Maya terkesiap. Wajahnya yang pucat balas menatap dari kaca yang tergantung di atas tempat tidur. Matanya berkantung tampak melotot tak percaya. Rambutnya awut-awutan menyebar di atas bantal putih yang menjadi tumpuan kepalanya.
Tetapi yang paling mengejutkan, ia tidur hanya dengan memakai selimut tanpa yang lain di baliknya. Maya mengintip ke dalam selimut, segera menemukan memar di sekujur tubuhnya. Di antara sakit yang ia rasakan, Maya mengeluh panjang. Ia berusaha mulai mengingat apa yang telah terjadi.
Ia ingat rasa sesaat setelah makan siang. Namun, Maya tidak bisa mengetahui apa penyebab ia menjadi gila seperti itu. Ia mengingat perang batinnya kemarin dan berakhir dengan kekalahan saat Maya menyerah total kepada Andrew.
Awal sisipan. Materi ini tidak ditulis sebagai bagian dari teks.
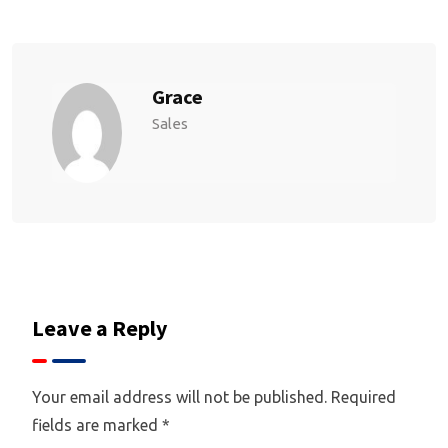
Grace
Sales
Leave a Reply
Your email address will not be published.
Required
fields are marked
*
Tanpa terasa air matanya menetes. Ia kembali miring dan memeluk dirinya sendiri, mengabaikan semua sakit yang mendera tubuhnya.
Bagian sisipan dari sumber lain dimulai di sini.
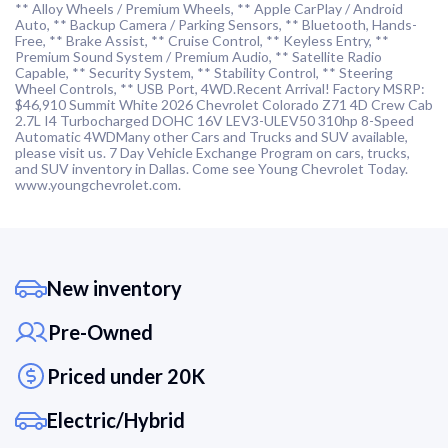
** Alloy Wheels / Premium Wheels, ** Apple CarPlay / Android
Auto, ** Backup Camera / Parking Sensors, ** Bluetooth, Hands-
Free, ** Brake Assist, ** Cruise Control, ** Keyless Entry, **
Premium Sound System / Premium Audio, ** Satellite Radio
Capable, ** Security System, ** Stability Control, ** Steering
Wheel Controls, ** USB Port, 4WD.Recent Arrival! Factory MSRP:
$46,910 Summit White 2026 Chevrolet Colorado Z71 4D Crew Cab
2.7L I4 Turbocharged DOHC 16V LEV3-ULEV50 310hp 8-Speed
Automatic 4WDMany other Cars and Trucks and SUV available,
please visit us. 7 Day Vehicle Exchange Program on cars, trucks,
and SUV inventory in Dallas. Come see Young Chevrolet Today.
www.youngchevrolet.com.
New inventory
Pre-Owned
Priced under 20K
Electric/Hybrid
Maya bukan wanita bodoh. Ia tahu dengan pasti apa konsekuensi yang mungkin ia terima akibat perbuatannya semalam. Maya merasa sangat kacau sekarang. Bukan saja kemungkinan kehamilan tak terduga yang menghantuinya. Tetapi juga rasa kotor, berdosa dan ancaman penyakit yang bisa saja menjangkitinya. Dari penyakit yang umum hingga penyakit yang belum ada obatnya.
Maya mengisak sendiri dan mengubur wajahnya pada lengannya.
Tiba-tiba, sesuatu yang hangat menyentuh bahunya. Maya terkesiap dan reflek menepis tangan itu. Ia bergerak menjauh, memeluk selimut menutup rapat seluruh tubuhnya lalu menatap marah ke pria yang baru saja menyentuhnya yang kini duduk di tepi tempat tidur.
“Kamu tidak apa-apa? Mana saja yang sakit?” tanya Andrew lembut.
Maya menatapnya dengan mata marah yang berurai air mata, “Tuan merusak saya.”
Andrew tidak mengelak ataupun mendebat Maya. Ia tetap menatap dengan matanya yang dalam serta misterius. “Kita melakukan sesuai kesepakatan bersama, Nona Maya.”
“Kesepakatan bersama? Saya tidak pernah sepakat memberikan badan saya kepada Tuan! Tuan menjebak Maya!” tuduh Maya.
“Oya, kita bersepakat. Aku tidak menjebakmu. Setelah kamu menerima uang dariku bukankah sudah seharusnya aku mendapatkan yang aku mau,” ujar Andrew tenang.
“Apa? Uang? Uang itu saya pinjam dari Indah!”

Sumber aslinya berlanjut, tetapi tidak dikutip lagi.